Coexistentialism: Living after the End of the World
March 13 @ 1:00 pm - 3:00 pm
Stay tuned for registration information – this event will take place on Zoom.
Existentialism is a renewable resource. What began as a literary and philosophical movement in the 19th century has undergone a profound transformation in recent years, as the conditions of habitats and inhabitants of Earth have been altered by the rapid growth of industrial societies. Sam Mickey articulates ways in which the ideas, attitudes, styles, and practices associated with existentialism are being renewed in response to the historically unprecedented ecological challenges facing humans and all life on Earth. An ecological existentialism or coexistentialism has emerged in the work of scholars who engage with what remains after the ends of the world, a sense of ”after” associated with what can be called “post” discourses, like postmodernism, postsecularism, postcolonialism, and posthumanism. Ecological existentialism seeks ways of existing after the end of the world. In our current moment of crisis, we are called to renew our engagement in questions of freedom, agency, anxiety, meaning, humanity, life, and the very nature of existence.

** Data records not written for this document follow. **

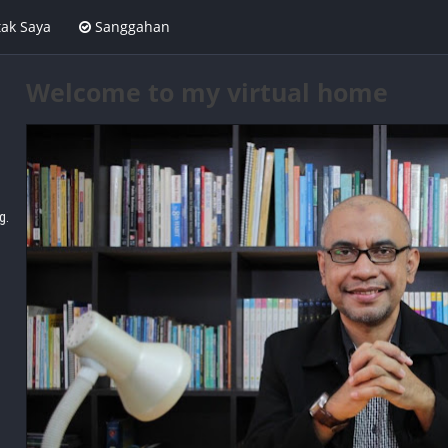
ak Saya
Sanggahan
Welcome to my virtual home
g.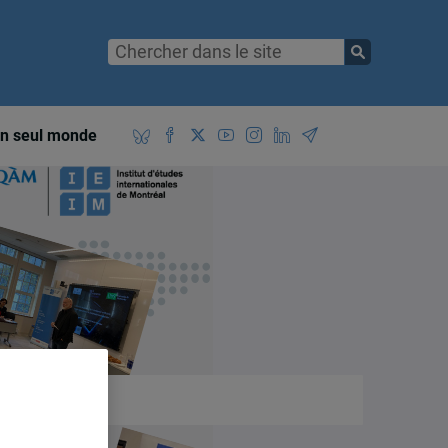
n seul monde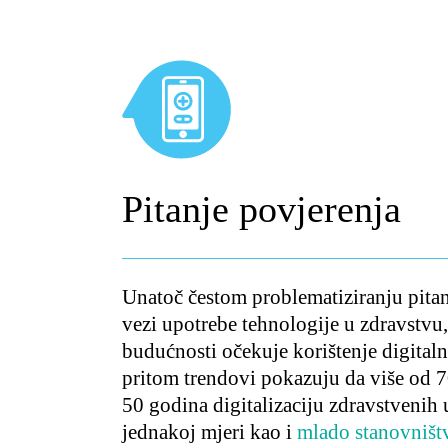
Pitanje povjerenja
Unatoč čestom problematiziranju pitan
vezi upotrebe tehnologije u zdravstvu
budućnosti očekuje korištenje digitaln
pritom trendovi pokazuju da više od 7
50 godina digitalizaciju zdravstvenih 
jednakoj mjeri kao i
mlado stanovništ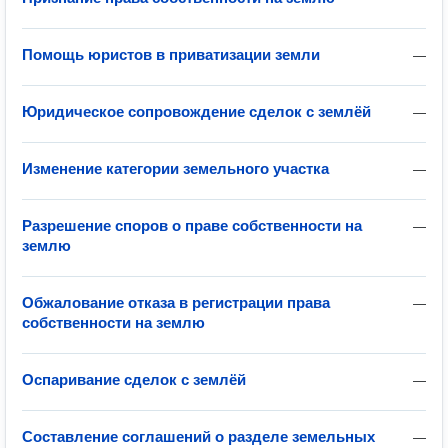
Помощь юристов в приватизации земли
—
Юридическое сопровождение сделок с землёй
—
Изменение категории земельного участка
—
Разрешение споров о праве собственности на
—
землю
Обжалование отказа в регистрации права
—
собственности на землю
Оспаривание сделок с землёй
—
Составление соглашений о разделе земельных
—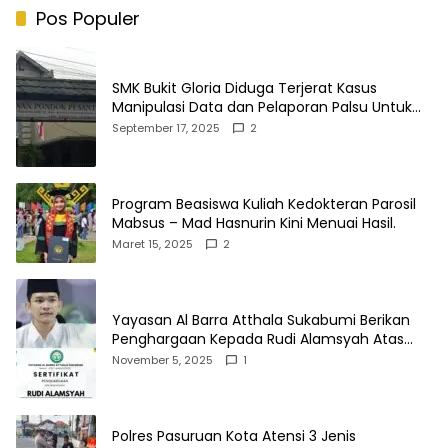
Pos Populer
SMK Bukit Gloria Diduga Terjerat Kasus
Manipulasi Data dan Pelaporan Palsu Untuk
Mendapatkan Dana Bos
September 17, 2025
2
Program Beasiswa Kuliah Kedokteran Parosil
Mabsus – Mad Hasnurin Kini Menuai Hasil.
Maret 15, 2025
2
Yayasan Al Barra Atthala Sukabumi Berikan
Penghargaan Kepada Rudi Alamsyah Atas
Kontribusi Sosial dan Kemasyarakatan
November 5, 2025
1
Polres Pasuruan Kota Atensi 3 Jenis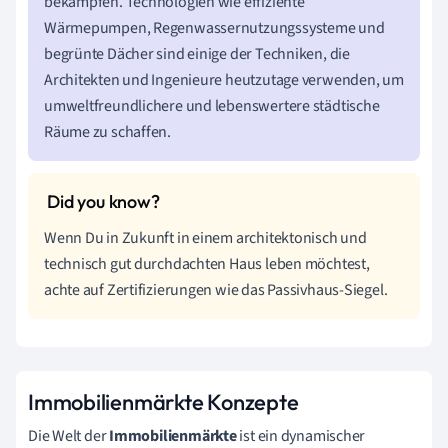
bekämpfen. Technologien wie effiziente
Wärmepumpen, Regenwassernutzungssysteme und
begrünte Dächer sind einige der Techniken, die
Architekten und Ingenieure heutzutage verwenden, um
umweltfreundlichere und lebenswertere städtische
Räume zu schaffen.
Wenn Du in Zukunft in einem architektonisch und
technisch gut durchdachten Haus leben möchtest,
achte auf Zertifizierungen wie das Passivhaus-Siegel.
Immobilienmärkte Konzepte
Die Welt der
Immobilienmärkte
ist ein dynamischer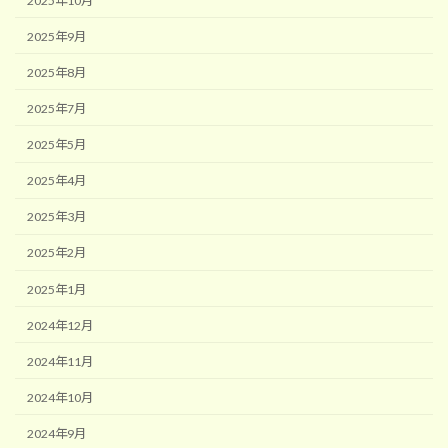
2025年10月
2025年9月
2025年8月
2025年7月
2025年5月
2025年4月
2025年3月
2025年2月
2025年1月
2024年12月
2024年11月
2024年10月
2024年9月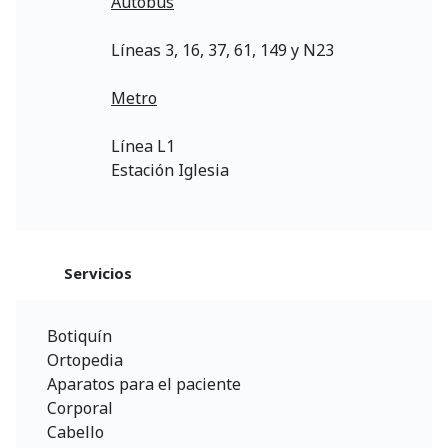
Autobús
Líneas 3, 16, 37, 61, 149 y N23
Metro
Línea L1
Estación Iglesia
Servicios
Botiquín
Ortopedia
Aparatos para el paciente
Corporal
Cabello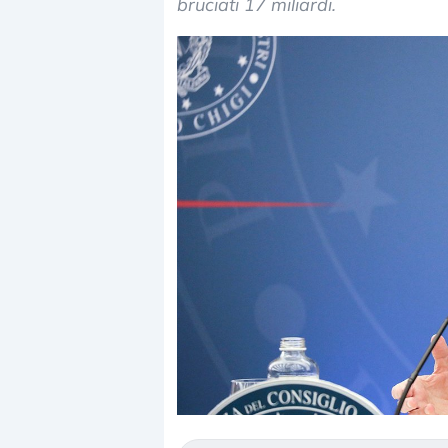
bruciati 17 miliardi.
Dalle valutazioni estr
correzione. Cosa sta g
repricing degli asset?
Gli investitori stanno 
mostrando segni di s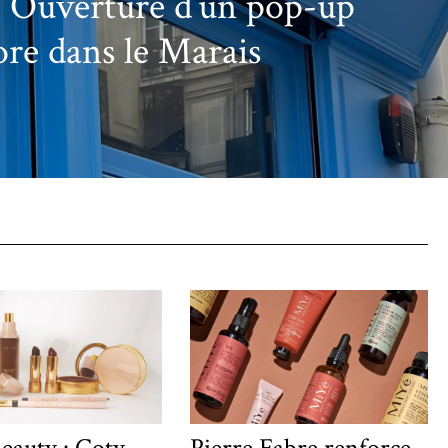
: Ouverture d’un pop-up
ore dans le Marais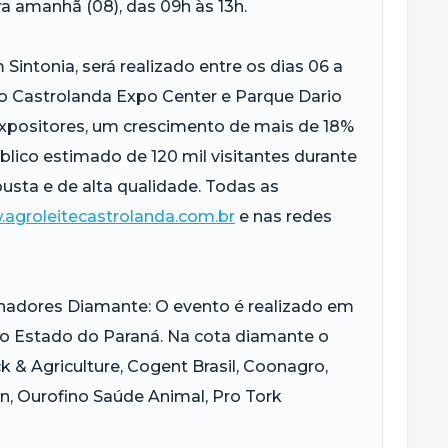
a amanhã (08), das 09h às 13h.
intonia, será realizado entre os dias 06 a
no Castrolanda Expo Center e Parque Dario
xpositores, um crescimento de mais de 18%
lico estimado de 120 mil visitantes durante
sta e de alta qualidade. Todas as
agroleitecastrolanda.com.br
e nas redes
cinadores Diamante: O evento é realizado em
do Estado do Paraná. Na cota diamante o
 & Agriculture, Cogent Brasil, Coonagro,
on, Ourofino Saúde Animal, Pro Tork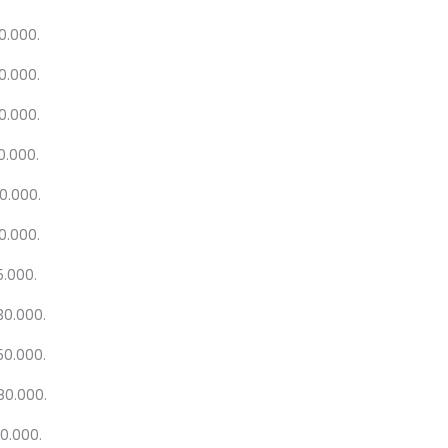
0.000.
0.000.
0.000.
0.000.
0.000.
0.000.
5.000.
30.000.
50.000.
080.000.
00.000.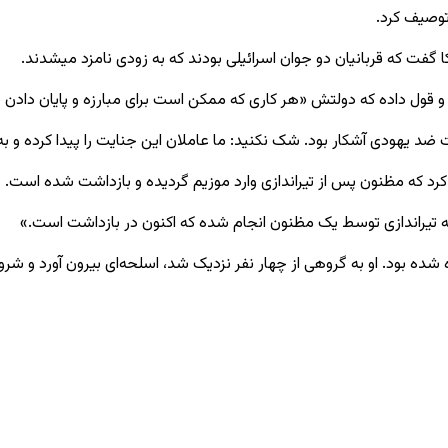
 توصیف کرد.
گفت که قربانیان دو جوان اسرائیلی بودند که به زودی نامزد میشدند.
ته و قول داده که دولتش «هر کاری که ممکن است برای مبارزه و پایان دادن
ت ضد یهودی آشکار بود. شک نکنید: ما عاملان این جنایت را پیدا کرده و 
د کرد که مظنون پس از تیراندازی وارد موزیم گردیده و بازداشت شده است.
ه تیراندازی توسط یک مظنون انجام شده که اکنون در بازداشت است.»
 شده بود. او به گروهی از چهار نفر نزدیک شد، اسلحه‌ای بیرون آورد و شروع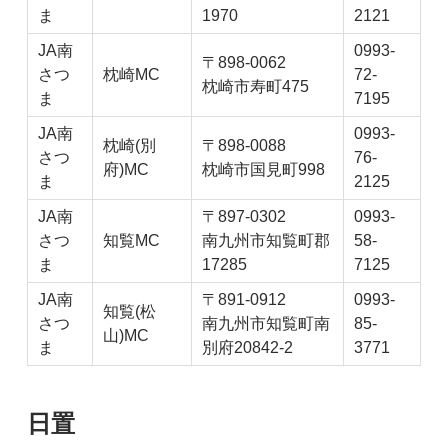
ま
1970
2121
JA南
0993-
〒898-0062
さつ
枕崎MC
72-
枕崎市寿町475
ま
7195
JA南
0993-
枕崎(別
〒898-0088
さつ
76-
府)MC
枕崎市国見町998
ま
2125
JA南
〒897-0302
0993-
さつ
知覧MC
南九州市知覧町郡
58-
ま
17285
7125
JA南
〒891-0912
0993-
知覧(松
さつ
南九州市知覧町南
85-
山)MC
ま
別府20842-2
3771
日置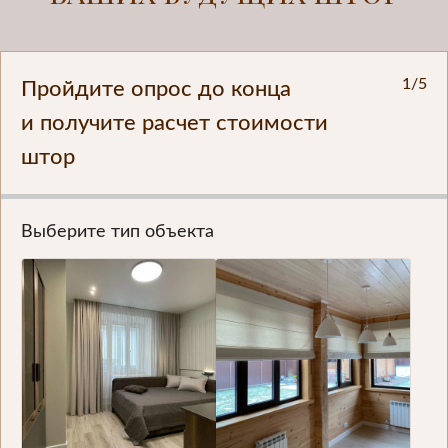
1/5
Пройдите опрос до конца
и получите расчет стоимости
штор
Выберите тип объекта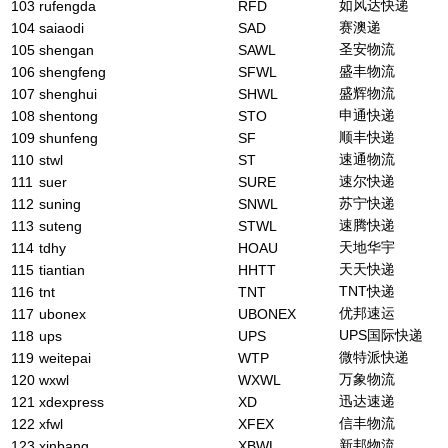
如风达快递
103
rufengda
RFD
赛澳递
104
saiaodi
SAD
圣安物流
105
shengan
SAWL
盛丰物流
106
shengfeng
SFWL
盛辉物流
107
shenghui
SHWL
申通快递
108
shentong
STO
顺丰快递
109
shunfeng
SF
速通物流
110
stwl
ST
速尔快递
111
suer
SURE
苏宁快递
112
suning
SNWL
速腾快递
113
suteng
STWL
天地华宇
114
tdhy
HOAU
天天快递
115
tiantian
HHTT
TNT快递
116
tnt
TNT
优邦速运
117
ubonex
UBONEX
UPS国际快递
118
ups
UPS
微特派快递
119
weitepai
WTP
万象物流
120
wxwl
WXWL
迅达速递
121
xdexpress
XD
信丰物流
122
xfwl
XFEX
新邦物流
123
xinbang
XBWL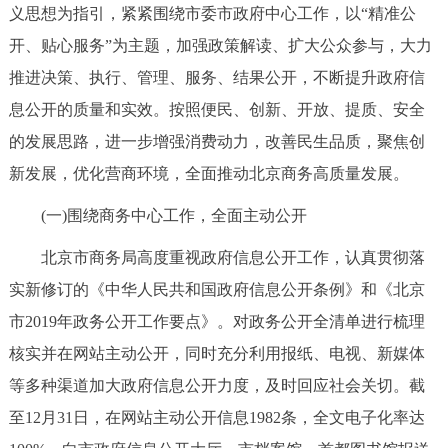
义思想为指引，紧紧围绕市委市政府中心工作，以“精准公
决策公开
专题公开
开、贴心服务”为主题，加强政策解读、扩大公众参与，大力
政务服务
推进决策、执行、管理、服务、结果公开，不断提升政府信
息公开的质量和实效。按照便民、创新、开放、提质、安全
个人服务
法人服务
部门服务
的发展思路，进一步增强消费动力，改善民生品质，聚焦创
新发展，优化营商环境，全面推动北京商务高质量发展。
便民服务
利企服务
投资项目
(一)围绕商务中心工作，全面主动公开
中介服务
阳光政务
北京市商务局高度重视政府信息公开工作，认真贯彻落
实新修订的《中华人民共和国政府信息公开条例》和《北京
政民互动
市2019年政务公开工作要点》。对政务公开全清单进行梳理
12345网上接诉即办
我要咨询
我要建议
核实并在网站主动公开，同时充分利用报纸、电视、新媒体
等多种渠道加大政府信息公开力度，及时回应社会关切。截
参与调查
在线访谈
图说互动
至12月31日，在网站主动公开信息1982条，全文电子化率达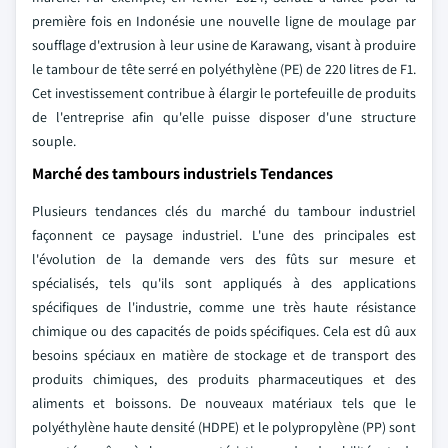
première fois en Indonésie une nouvelle ligne de moulage par
soufflage d'extrusion à leur usine de Karawang, visant à produire
le tambour de tête serré en polyéthylène (PE) de 220 litres de F1.
Cet investissement contribue à élargir le portefeuille de produits
de l'entreprise afin qu'elle puisse disposer d'une structure
souple.
Marché des tambours industriels Tendances
Plusieurs tendances clés du marché du tambour industriel
façonnent ce paysage industriel. L'une des principales est
l'évolution de la demande vers des fûts sur mesure et
spécialisés, tels qu'ils sont appliqués à des applications
spécifiques de l'industrie, comme une très haute résistance
chimique ou des capacités de poids spécifiques. Cela est dû aux
besoins spéciaux en matière de stockage et de transport des
produits chimiques, des produits pharmaceutiques et des
aliments et boissons. De nouveaux matériaux tels que le
polyéthylène haute densité (HDPE) et le polypropylène (PP) sont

Sam Mickey, PhD, is a teacher, author, and editor working at the intersection of philosophical, religious, and scientific perspectives on human-Earth relations. He is an adjunct professor in the Theology and Religious Studies department and the Environmental Studies program at the University of San Francisco, in San Francisco, California. He is also a research associate for the Yale Forumon Religion and Ecology, and an author of several books, including On the Verge of a Planetary Civilization: A Philosophy of Integral Ecology (2014), Coexistentialism and the Unbearable Intimacy of Ecological Emergency (Lexington Books, 2016), and New Materialism and Theology (Brill, 2022).